Foreign exchanges’ higher holdings to benefit BSE, NSE

he government’s decision to allow foreign exchanges to hold up to 15 per cent stake in Indian bourses has come as a shot in the arm for entities like the BSE and the National Stock Exchange (NSE) that are planning to become listed entities.

“Investment limit for foreign entities in Indian stock exchanges will be enhanced from 5 per cent to 15 per cent on a par with domestic institutions. This will enhance global competitiveness of Indian stock exchanges and accelerate adoption of best-in-class technology and global market practices,” according to the Budget presented in Parliament on February 29.

The current regulations allowed only a few categories of entities such as insurance companies, domestic exchanges, depository, clearing corporation and banks to hold up to 15 per cent in an Indian stock exchange.

The government decision has come at a time when both the exchanges have publicly expressed their desire to get listed themselves. While BSE has already filed its draft document with the Securities and Exchange Board of India, NSE recently formed a Listing Committee to “to accelerate the process of listing.”

“This was a long standing demand of exchanges. It was felt that 5% cap is too small to attract global exchanges to take stake in Indian bourses. They would come only if offered a significant minority stake. We can leverage their technology and reach to market our products as well,” says a former senior official of an exchange.

With the cap increased from five per cent to 15 per cent, global exchanges will be able to subscribe to a larger portion of shares during the public offering. The overall cap of foreign holding in an exchange has been kept unchanged at 49 per cent.

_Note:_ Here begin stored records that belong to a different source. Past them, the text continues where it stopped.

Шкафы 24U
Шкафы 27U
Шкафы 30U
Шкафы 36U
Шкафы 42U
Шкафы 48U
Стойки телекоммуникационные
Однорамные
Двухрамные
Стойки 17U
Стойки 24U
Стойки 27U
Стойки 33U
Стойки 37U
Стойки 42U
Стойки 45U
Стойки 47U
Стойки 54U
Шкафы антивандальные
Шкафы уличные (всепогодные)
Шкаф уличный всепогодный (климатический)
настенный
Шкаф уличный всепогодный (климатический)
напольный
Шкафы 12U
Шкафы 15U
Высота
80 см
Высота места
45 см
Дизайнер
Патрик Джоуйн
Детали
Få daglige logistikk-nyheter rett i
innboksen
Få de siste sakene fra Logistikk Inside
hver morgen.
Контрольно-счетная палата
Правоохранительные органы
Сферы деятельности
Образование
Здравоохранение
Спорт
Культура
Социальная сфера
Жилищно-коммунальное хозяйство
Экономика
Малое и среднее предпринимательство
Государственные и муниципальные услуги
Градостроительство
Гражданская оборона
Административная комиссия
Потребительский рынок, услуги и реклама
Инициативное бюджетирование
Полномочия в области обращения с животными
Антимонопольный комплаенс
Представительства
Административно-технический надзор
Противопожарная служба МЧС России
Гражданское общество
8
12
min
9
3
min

Quite expectedly, both the leading exchanges have welcomed the government decision that allows global majors like Singapore Stock Exchange, NASDAQ, Deutsche Borse or New York Stock Exchange (NYSE) to increase their footprint in India.

“This is expected to improve the functioning of Indian stock exchanges and bring them on par with the best exchanges in the world. This will also help attract more investments in India by creating stronger links with the best foreign exchanges,” said a BSE spokesperson.

Both, Deutsche Borse and Singapore Stock Exchange hold 4.91 per cent each in BSE, as per the annual report of the exchange for the year 2014-15.

A spokesperson for NSE said that the exchange has always aligned with the government’s policy decisions and will address the issue whenever it receives proposal for incremental shareholding.

The current Sebi norms do not allow an exchange to list on its own platform – called self-listing in market parlance – but is free to list on any other exchange. While BSE has said that it has no issues with listing on NSE, the latter has said that it prefers self-listing.

A recent statement from NSE stated that it is the exchange’s “principled stand that an exchange should continue to be regulated by an appropriate regulator only and not by competitors.”

Incidentally, the mandate of NSE’s listing committee includes interacting with the shareholders and engaging “constructively to proceed on the restructuring exercise simultaneously with self-listing agenda.”